# [Work required]
Output the run of lines that opens with the first line of the material below and closes with the line containing "Használd a honlapot vagy töltsd le", both included, and drop the pictures.

# [Extracted information]
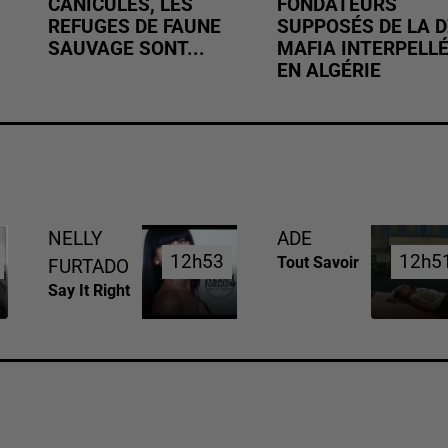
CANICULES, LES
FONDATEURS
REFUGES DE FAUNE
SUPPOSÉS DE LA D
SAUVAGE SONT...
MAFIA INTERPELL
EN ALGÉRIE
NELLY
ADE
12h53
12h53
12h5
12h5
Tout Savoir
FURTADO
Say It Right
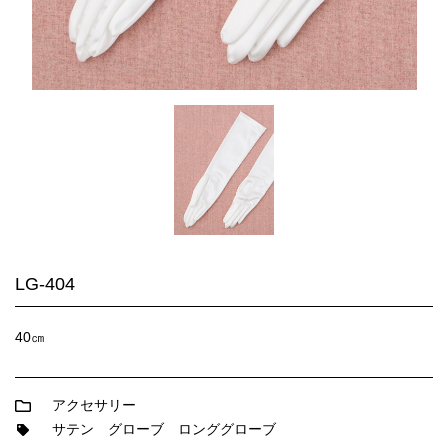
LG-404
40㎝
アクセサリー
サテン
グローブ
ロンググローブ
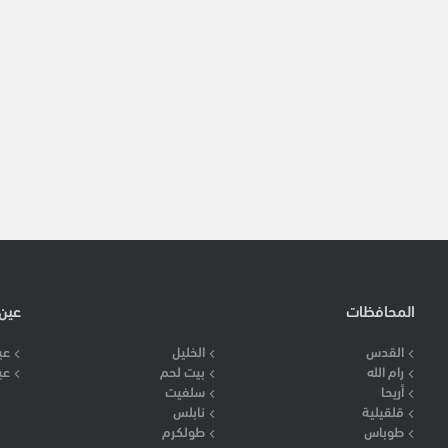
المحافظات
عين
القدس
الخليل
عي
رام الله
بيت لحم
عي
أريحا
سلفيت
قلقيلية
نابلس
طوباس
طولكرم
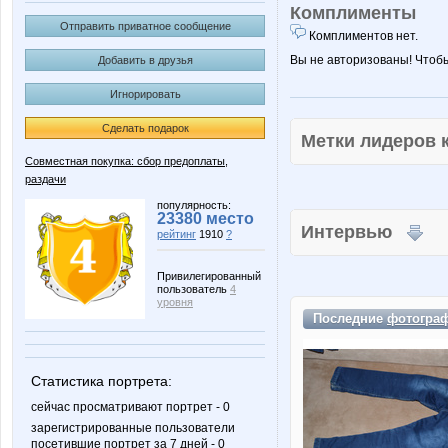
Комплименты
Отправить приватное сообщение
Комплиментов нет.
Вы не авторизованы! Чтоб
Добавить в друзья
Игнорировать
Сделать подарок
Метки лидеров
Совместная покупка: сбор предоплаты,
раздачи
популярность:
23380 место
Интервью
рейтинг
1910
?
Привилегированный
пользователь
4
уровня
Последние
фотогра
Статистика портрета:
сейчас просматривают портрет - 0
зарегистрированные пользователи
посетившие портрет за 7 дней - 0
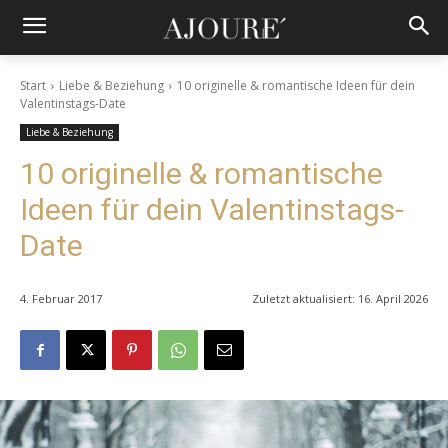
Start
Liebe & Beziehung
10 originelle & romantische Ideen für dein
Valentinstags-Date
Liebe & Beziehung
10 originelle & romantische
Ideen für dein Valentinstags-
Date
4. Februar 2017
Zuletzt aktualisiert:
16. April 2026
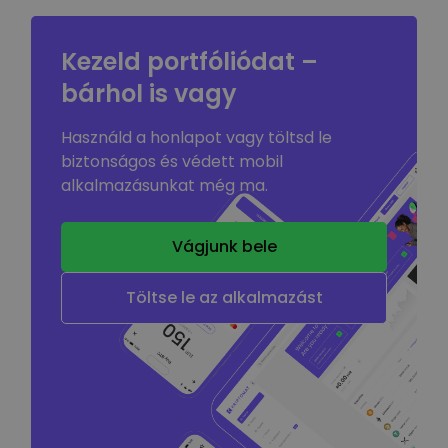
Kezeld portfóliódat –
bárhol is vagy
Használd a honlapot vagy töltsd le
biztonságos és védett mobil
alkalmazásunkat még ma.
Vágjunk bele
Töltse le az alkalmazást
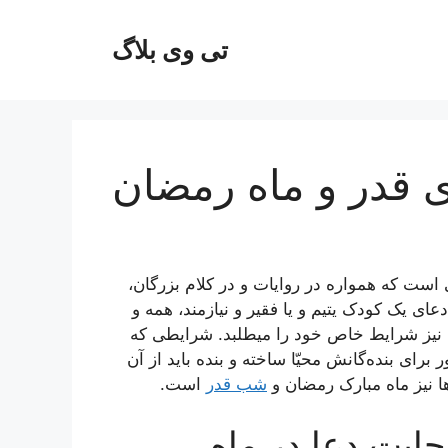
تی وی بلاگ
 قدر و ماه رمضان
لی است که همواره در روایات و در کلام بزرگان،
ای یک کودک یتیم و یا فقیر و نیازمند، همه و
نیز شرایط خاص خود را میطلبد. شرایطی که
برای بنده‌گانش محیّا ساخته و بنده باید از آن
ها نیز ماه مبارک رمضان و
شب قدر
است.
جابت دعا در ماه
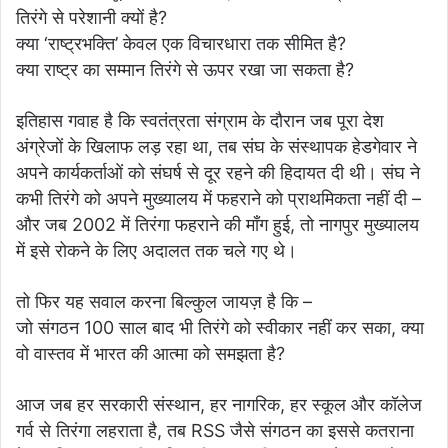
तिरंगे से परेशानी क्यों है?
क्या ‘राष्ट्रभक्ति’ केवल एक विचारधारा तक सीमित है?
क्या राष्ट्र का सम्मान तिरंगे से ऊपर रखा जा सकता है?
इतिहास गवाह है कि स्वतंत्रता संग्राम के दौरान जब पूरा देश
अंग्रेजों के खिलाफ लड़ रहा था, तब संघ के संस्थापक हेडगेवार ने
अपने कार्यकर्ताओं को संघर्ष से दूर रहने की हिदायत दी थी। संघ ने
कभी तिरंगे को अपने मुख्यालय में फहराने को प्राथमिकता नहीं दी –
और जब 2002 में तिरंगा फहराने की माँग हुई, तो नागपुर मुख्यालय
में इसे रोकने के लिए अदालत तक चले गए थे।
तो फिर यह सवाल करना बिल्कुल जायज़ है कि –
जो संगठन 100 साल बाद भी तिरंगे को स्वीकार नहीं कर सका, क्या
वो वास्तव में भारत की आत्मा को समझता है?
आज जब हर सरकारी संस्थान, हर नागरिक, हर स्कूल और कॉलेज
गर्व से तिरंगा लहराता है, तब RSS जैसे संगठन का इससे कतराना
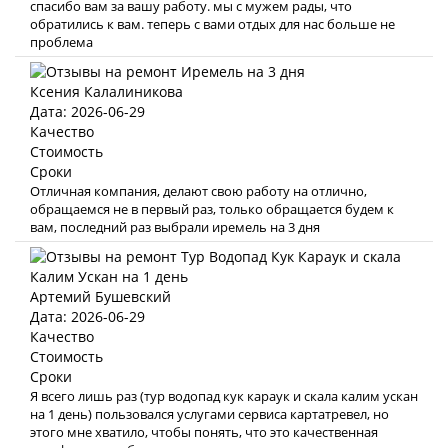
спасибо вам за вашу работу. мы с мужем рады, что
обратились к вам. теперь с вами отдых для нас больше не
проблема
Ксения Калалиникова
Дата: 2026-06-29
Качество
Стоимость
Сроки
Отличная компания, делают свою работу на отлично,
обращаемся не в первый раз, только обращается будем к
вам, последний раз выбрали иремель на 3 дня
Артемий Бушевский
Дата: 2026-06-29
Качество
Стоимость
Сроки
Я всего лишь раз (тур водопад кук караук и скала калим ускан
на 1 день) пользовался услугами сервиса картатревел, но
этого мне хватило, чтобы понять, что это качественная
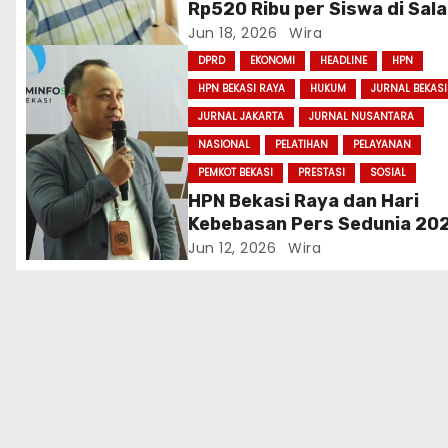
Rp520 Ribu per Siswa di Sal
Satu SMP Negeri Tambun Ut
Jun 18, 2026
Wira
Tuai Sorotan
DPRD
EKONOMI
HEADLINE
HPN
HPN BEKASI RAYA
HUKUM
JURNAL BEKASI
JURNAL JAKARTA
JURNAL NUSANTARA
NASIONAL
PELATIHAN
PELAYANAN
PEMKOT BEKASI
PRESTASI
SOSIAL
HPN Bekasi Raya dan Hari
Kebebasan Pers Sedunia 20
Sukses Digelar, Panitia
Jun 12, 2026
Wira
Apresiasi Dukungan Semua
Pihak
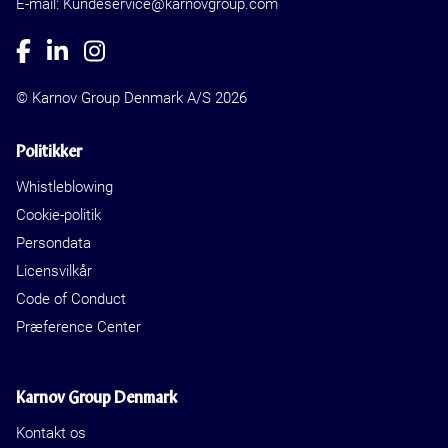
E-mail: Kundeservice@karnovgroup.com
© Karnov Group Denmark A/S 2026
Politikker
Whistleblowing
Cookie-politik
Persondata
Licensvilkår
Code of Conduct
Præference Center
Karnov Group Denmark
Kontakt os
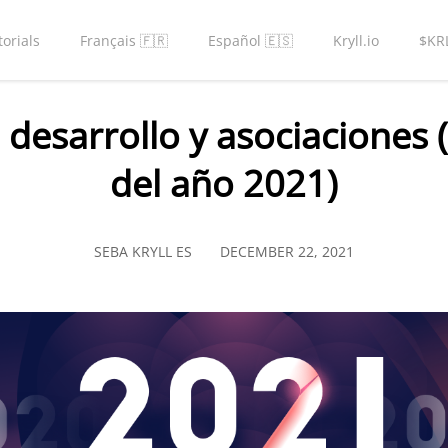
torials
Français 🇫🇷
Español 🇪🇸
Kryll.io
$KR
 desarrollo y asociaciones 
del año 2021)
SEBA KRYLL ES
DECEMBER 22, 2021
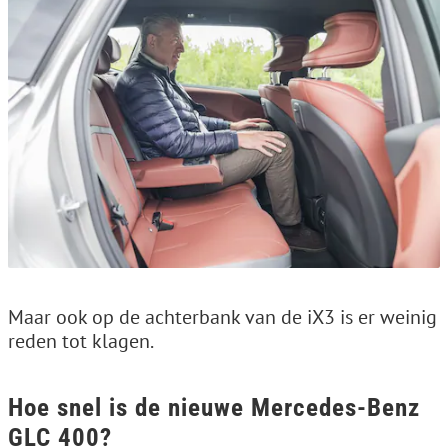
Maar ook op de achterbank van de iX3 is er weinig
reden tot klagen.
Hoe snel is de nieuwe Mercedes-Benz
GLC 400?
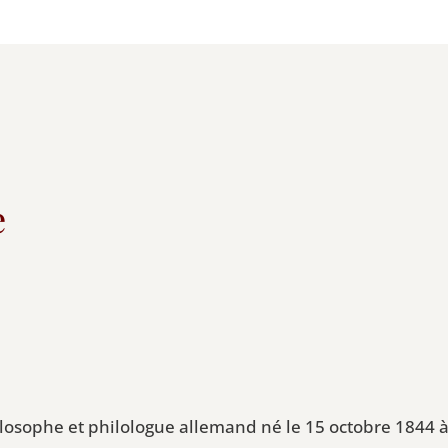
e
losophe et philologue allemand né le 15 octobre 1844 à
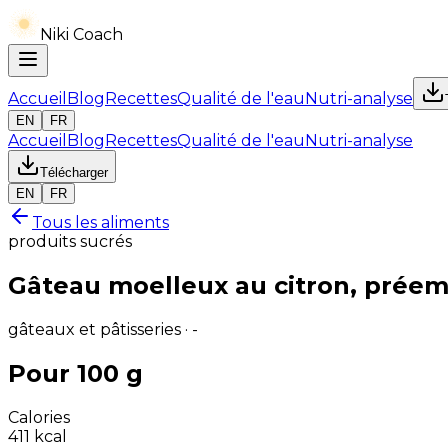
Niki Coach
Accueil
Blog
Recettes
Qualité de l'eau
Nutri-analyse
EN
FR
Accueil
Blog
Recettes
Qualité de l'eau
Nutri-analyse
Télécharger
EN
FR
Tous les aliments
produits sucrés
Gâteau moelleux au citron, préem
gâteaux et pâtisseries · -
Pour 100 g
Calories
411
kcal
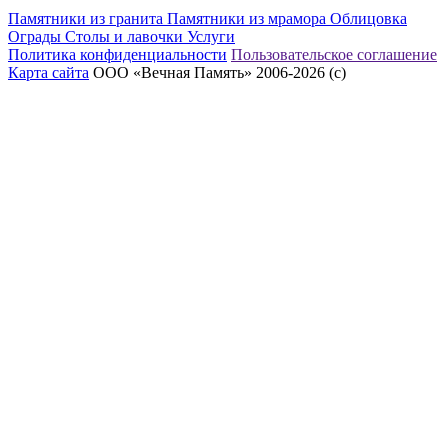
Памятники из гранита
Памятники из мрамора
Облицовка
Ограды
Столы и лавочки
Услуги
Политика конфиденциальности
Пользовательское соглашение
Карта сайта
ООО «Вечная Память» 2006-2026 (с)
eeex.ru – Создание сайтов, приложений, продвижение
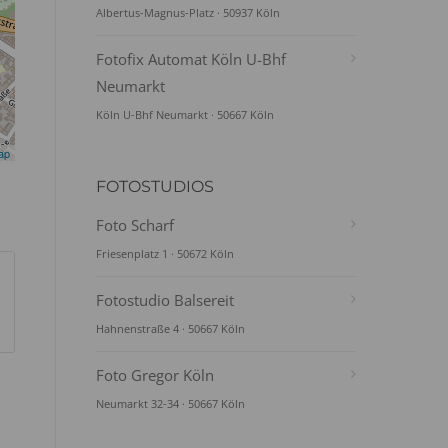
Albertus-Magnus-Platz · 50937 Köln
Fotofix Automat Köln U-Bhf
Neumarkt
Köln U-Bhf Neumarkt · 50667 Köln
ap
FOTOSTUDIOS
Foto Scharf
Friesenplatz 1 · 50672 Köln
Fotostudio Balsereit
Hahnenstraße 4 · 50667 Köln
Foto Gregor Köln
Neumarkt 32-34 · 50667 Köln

# [Result of this exercise]
CANICULES, LES
FONDATEURS
REFUGES DE FAUNE
SUPPOSÉS DE LA D
SAUVAGE SONT...
MAFIA INTERPELL
EN ALGÉRIE
NELLY
ADE
12h53
12h53
12h5
12h5
Tout Savoir
FURTADO
Say It Right
LG-404
40㎝
アクセサリー
サテン
グローブ
ロンググローブ
المحافظات
عين
القدس
الخليل
عي
رام الله
بيت لحم
عي
أريحا
سلفيت
قلقيلية
نابلس
طوباس
طولكرم
Комплименты
Отправить приватное сообщение
Комплиментов нет.
Вы не авторизованы! Чтоб
Добавить в друзья
Игнорировать
Сделать подарок
Метки лидеров
Совместная покупка: сбор предоплаты,
раздачи
популярность:
23380 место
Интервью
рейтинг
1910
?
Привилегированный
пользователь
4
уровня
Последние
фотогра
Статистика портрета:
сейчас просматривают портрет - 0
зарегистрированные пользователи
посетившие портрет за 7 дней - 0
Start
Liebe & Beziehung
10 originelle & romantische Ideen für dein
Valentinstags-Date
Liebe & Beziehung
10 originelle & romantische
Ideen für dein Valentinstags-
Date
4. Februar 2017
Zuletzt aktualisiert:
16. April 2026
Kezeld portfóliódat –
bárhol is vagy
Használd a honlapot vagy töltsd le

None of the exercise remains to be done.